Transcribed page contents

■ ■ ■

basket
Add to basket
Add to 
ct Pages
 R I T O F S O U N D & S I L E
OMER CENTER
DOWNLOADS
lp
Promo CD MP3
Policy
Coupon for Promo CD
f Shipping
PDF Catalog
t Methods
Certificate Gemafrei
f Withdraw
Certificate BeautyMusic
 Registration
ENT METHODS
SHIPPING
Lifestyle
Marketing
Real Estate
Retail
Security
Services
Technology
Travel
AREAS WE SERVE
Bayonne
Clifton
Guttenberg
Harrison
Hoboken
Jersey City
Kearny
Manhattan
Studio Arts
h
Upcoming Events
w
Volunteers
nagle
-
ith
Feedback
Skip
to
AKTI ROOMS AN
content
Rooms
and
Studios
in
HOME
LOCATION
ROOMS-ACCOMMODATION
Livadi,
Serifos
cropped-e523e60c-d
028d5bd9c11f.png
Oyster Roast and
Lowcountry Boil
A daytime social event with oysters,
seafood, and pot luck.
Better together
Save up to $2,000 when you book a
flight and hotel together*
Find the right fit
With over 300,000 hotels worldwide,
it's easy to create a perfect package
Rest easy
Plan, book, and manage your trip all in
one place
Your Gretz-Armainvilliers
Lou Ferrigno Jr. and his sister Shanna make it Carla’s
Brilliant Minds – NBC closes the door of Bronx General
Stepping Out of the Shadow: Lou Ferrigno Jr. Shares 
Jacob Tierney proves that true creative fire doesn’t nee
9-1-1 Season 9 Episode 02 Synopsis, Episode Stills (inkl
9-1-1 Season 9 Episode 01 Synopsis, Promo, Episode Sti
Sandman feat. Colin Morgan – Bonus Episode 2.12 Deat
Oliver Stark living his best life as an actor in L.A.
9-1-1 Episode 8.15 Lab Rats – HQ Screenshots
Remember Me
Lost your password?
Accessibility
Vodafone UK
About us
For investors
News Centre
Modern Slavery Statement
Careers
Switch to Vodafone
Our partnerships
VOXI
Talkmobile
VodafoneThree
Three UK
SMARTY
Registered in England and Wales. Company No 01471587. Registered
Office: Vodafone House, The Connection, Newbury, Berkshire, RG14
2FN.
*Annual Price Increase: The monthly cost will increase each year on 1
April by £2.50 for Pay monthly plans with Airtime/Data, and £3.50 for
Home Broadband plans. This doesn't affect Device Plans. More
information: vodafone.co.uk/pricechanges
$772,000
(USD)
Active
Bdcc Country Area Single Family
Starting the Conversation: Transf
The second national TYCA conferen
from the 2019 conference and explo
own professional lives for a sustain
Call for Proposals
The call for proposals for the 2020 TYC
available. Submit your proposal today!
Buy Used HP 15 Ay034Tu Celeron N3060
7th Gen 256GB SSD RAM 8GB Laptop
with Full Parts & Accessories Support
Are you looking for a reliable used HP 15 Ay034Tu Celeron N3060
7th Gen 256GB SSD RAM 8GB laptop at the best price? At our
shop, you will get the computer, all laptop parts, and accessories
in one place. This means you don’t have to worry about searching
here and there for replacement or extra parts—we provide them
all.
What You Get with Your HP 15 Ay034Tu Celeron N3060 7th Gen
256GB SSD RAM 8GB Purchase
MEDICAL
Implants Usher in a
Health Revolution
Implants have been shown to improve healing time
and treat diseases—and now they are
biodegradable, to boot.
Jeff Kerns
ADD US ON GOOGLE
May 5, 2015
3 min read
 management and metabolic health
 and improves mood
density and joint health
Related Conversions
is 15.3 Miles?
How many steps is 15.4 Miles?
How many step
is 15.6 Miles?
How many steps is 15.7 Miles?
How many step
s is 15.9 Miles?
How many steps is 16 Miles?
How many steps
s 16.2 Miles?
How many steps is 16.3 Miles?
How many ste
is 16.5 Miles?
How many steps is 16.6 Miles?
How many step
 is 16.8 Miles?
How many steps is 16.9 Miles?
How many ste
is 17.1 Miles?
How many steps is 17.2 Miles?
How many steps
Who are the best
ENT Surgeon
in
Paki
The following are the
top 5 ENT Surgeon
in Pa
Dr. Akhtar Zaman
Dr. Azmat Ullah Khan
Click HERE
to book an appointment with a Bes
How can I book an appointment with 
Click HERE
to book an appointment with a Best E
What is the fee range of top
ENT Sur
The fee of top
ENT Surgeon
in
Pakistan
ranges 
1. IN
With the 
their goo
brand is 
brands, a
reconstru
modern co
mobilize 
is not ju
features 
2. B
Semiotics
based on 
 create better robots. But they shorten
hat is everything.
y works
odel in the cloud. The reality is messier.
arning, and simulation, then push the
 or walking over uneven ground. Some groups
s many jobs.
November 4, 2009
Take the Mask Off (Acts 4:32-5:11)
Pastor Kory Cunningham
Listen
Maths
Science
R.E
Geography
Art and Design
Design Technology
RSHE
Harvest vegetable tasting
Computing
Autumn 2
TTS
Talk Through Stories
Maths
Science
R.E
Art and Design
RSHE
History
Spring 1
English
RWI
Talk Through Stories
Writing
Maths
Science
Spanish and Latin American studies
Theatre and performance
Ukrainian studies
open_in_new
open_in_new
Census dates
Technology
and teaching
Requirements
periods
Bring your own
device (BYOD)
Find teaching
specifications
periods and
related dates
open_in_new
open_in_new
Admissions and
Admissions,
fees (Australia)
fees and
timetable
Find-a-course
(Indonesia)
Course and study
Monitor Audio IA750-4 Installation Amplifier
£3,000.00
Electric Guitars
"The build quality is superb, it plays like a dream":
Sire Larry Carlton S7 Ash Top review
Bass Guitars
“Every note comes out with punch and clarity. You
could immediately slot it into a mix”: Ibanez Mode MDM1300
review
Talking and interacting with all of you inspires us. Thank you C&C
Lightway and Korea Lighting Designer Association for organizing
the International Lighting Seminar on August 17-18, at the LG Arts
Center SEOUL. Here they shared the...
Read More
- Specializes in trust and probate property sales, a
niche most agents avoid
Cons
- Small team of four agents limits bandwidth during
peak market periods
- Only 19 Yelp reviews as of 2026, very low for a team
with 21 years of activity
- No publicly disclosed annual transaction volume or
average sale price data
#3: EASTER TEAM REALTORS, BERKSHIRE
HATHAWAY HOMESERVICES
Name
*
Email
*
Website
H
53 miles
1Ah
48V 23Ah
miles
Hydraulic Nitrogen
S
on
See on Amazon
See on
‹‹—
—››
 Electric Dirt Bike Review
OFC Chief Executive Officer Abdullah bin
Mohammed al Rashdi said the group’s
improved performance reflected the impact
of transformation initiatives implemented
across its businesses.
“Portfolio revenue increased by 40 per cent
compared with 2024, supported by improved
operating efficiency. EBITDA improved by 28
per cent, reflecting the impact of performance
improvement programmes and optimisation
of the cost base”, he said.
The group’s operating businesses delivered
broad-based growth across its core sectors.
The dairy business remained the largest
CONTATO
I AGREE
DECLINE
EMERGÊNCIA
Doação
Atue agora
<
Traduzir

■ ■ ■

→ Your task: The full set of entries above has to be restated exactly.

→ Output below:
basket
Add to basket
Add to 
ct Pages
 R I T O F S O U N D & S I L E
OMER CENTER
DOWNLOADS
lp
Promo CD MP3
Policy
Coupon for Promo CD
f Shipping
PDF Catalog
t Methods
Certificate Gemafrei
f Withdraw
Certificate BeautyMusic
 Registration
ENT METHODS
SHIPPING
Lifestyle
Marketing
Real Estate
Retail
Security
Services
Technology
Travel
AREAS WE SERVE
Bayonne
Clifton
Guttenberg
Harrison
Hoboken
Jersey City
Kearny
Manhattan
Studio Arts
h
Upcoming Events
w
Volunteers
nagle
-
ith
Feedback
Skip
to
AKTI ROOMS AN
content
Rooms
and
Studios
in
HOME
LOCATION
ROOMS-ACCOMMODATION
Livadi,
Serifos
cropped-e523e60c-d
028d5bd9c11f.png
Oyster Roast and
Lowcountry Boil
A daytime social event with oysters,
seafood, and pot luck.
Better together
Save up to $2,000 when you book a
flight and hotel together*
Find the right fit
With over 300,000 hotels worldwide,
it's easy to create a perfect package
Rest easy
Plan, book, and manage your trip all in
one place
Your Gretz-Armainvilliers
Lou Ferrigno Jr. and his sister Shanna make it Carla’s
Brilliant Minds – NBC closes the door of Bronx General
Stepping Out of the Shadow: Lou Ferrigno Jr. Shares 
Jacob Tierney proves that true creative fire doesn’t nee
9-1-1 Season 9 Episode 02 Synopsis, Episode Stills (inkl
9-1-1 Season 9 Episode 01 Synopsis, Promo, Episode Sti
Sandman feat. Colin Morgan – Bonus Episode 2.12 Deat
Oliver Stark living his best life as an actor in L.A.
9-1-1 Episode 8.15 Lab Rats – HQ Screenshots
Remember Me
Lost your password?
Accessibility
Vodafone UK
About us
For investors
News Centre
Modern Slavery Statement
Careers
Switch to Vodafone
Our partnerships
VOXI
Talkmobile
VodafoneThree
Three UK
SMARTY
Registered in England and Wales. Company No 01471587. Registered
Office: Vodafone House, The Connection, Newbury, Berkshire, RG14
2FN.
*Annual Price Increase: The monthly cost will increase each year on 1
April by £2.50 for Pay monthly plans with Airtime/Data, and £3.50 for
Home Broadband plans. This doesn't affect Device Plans. More
information: vodafone.co.uk/pricechanges
$772,000
(USD)
Active
Bdcc Country Area Single Family
Starting the Conversation: Transf
The second national TYCA conferen
from the 2019 conference and explo
own professional lives for a sustain
Call for Proposals
The call for proposals for the 2020 TYC
available. Submit your proposal today!
Buy Used HP 15 Ay034Tu Celeron N3060
7th Gen 256GB SSD RAM 8GB Laptop
with Full Parts & Accessories Support
Are you looking for a reliable used HP 15 Ay034Tu Celeron N3060
7th Gen 256GB SSD RAM 8GB laptop at the best price? At our
shop, you will get the computer, all laptop parts, and accessories
in one place. This means you don’t have to worry about searching
here and there for replacement or extra parts—we provide them
all.
What You Get with Your HP 15 Ay034Tu Celeron N3060 7th Gen
256GB SSD RAM 8GB Purchase
MEDICAL
Implants Usher in a
Health Revolution
Implants have been shown to improve healing time
and treat diseases—and now they are
biodegradable, to boot.
Jeff Kerns
ADD US ON GOOGLE
May 5, 2015
3 min read
 management and metabolic health
 and improves mood
density and joint health
Related Conversions
is 15.3 Miles?
How many steps is 15.4 Miles?
How many step
is 15.6 Miles?
How many steps is 15.7 Miles?
How many step
s is 15.9 Miles?
How many steps is 16 Miles?
How many steps
s 16.2 Miles?
How many steps is 16.3 Miles?
How many ste
is 16.5 Miles?
How many steps is 16.6 Miles?
How many step
 is 16.8 Miles?
How many steps is 16.9 Miles?
How many ste
is 17.1 Miles?
How many steps is 17.2 Miles?
How many steps
Who are the best
ENT Surgeon
in
Paki
The following are the
top 5 ENT Surgeon
in Pa
Dr. Akhtar Zaman
Dr. Azmat Ullah Khan
Click HERE
to book an appointment with a Bes
How can I book an appointment with 
Click HERE
to book an appointment with a Best E
What is the fee range of top
ENT Sur
The fee of top
ENT Surgeon
in
Pakistan
ranges 
1. IN
With the 
their goo
brand is 
brands, a
reconstru
modern co
mobilize 
is not ju
features 
2. B
Semiotics
based on 
 create better robots. But they shorten
hat is everything.
y works
odel in the cloud. The reality is messier.
arning, and simulation, then push the
 or walking over uneven ground. Some groups
s many jobs.
November 4, 2009
Take the Mask Off (Acts 4:32-5:11)
Pastor Kory Cunningham
Listen
Maths
Science
R.E
Geography
Art and Design
Design Technology
RSHE
Harvest vegetable tasting
Computing
Autumn 2
TTS
Talk Through Stories
Maths
Science
R.E
Art and Design
RSHE
History
Spring 1
English
RWI
Talk Through Stories
Writing
Maths
Science
Spanish and Latin American studies
Theatre and performance
Ukrainian studies
open_in_new
open_in_new
Census dates
Technology
and teaching
Requirements
periods
Bring your own
device (BYOD)
Find teaching
specifications
periods and
related dates
open_in_new
open_in_new
Admissions and
Admissions,
fees (Australia)
fees and
timetable
Find-a-course
(Indonesia)
Course and study
Monitor Audio IA750-4 Installation Amplifier
£3,000.00
Electric Guitars
"The build quality is superb, it plays like a dream":
Sire Larry Carlton S7 Ash Top review
Bass Guitars
“Every note comes out with punch and clarity. You
could immediately slot it into a mix”: Ibanez Mode MDM1300
review
Talking and interacting with all of you inspires us. Thank you C&C
Lightway and Korea Lighting Designer Association for organizing
the International Lighting Seminar on August 17-18, at the LG Arts
Center SEOUL. Here they shared the...
Read More
- Specializes in trust and probate property sales, a
niche most agents avoid
Cons
- Small team of four agents limits bandwidth during
peak market periods
- Only 19 Yelp reviews as of 2026, very low for a team
with 21 years of activity
- No publicly disclosed annual transaction volume or
average sale price data
#3: EASTER TEAM REALTORS, BERKSHIRE
HATHAWAY HOMESERVICES
Name
*
Email
*
Website
H
53 miles
1Ah
48V 23Ah
miles
Hydraulic Nitrogen
S
on
See on Amazon
See on
‹‹—
—››
 Electric Dirt Bike Review
OFC Chief Executive Officer Abdullah bin
Mohammed al Rashdi said the group’s
improved performance reflected the impact
of transformation initiatives implemented
across its businesses.
“Portfolio revenue increased by 40 per cent
compared with 2024, supported by improved
operating efficiency. EBITDA improved by 28
per cent, reflecting the impact of performance
improvement programmes and optimisation
of the cost base”, he said.
The group’s operating businesses delivered
broad-based growth across its core sectors.
The dairy business remained the largest
CONTATO
I AGREE
DECLINE
EMERGÊNCIA
Doação
Atue agora
<
Traduzir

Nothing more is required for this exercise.